• TASK GOAL
Repeat the listing word for word. No pictures belong in the copy.

• INPUT
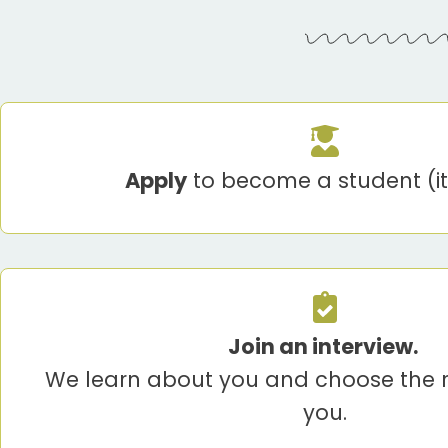
Apply
to become a student (it’
Join an interview.
We learn about you and choose the r
you.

• COMPLETED TASK
Apply
to become a student (it’
Join an interview.
We learn about you and choose the r
you.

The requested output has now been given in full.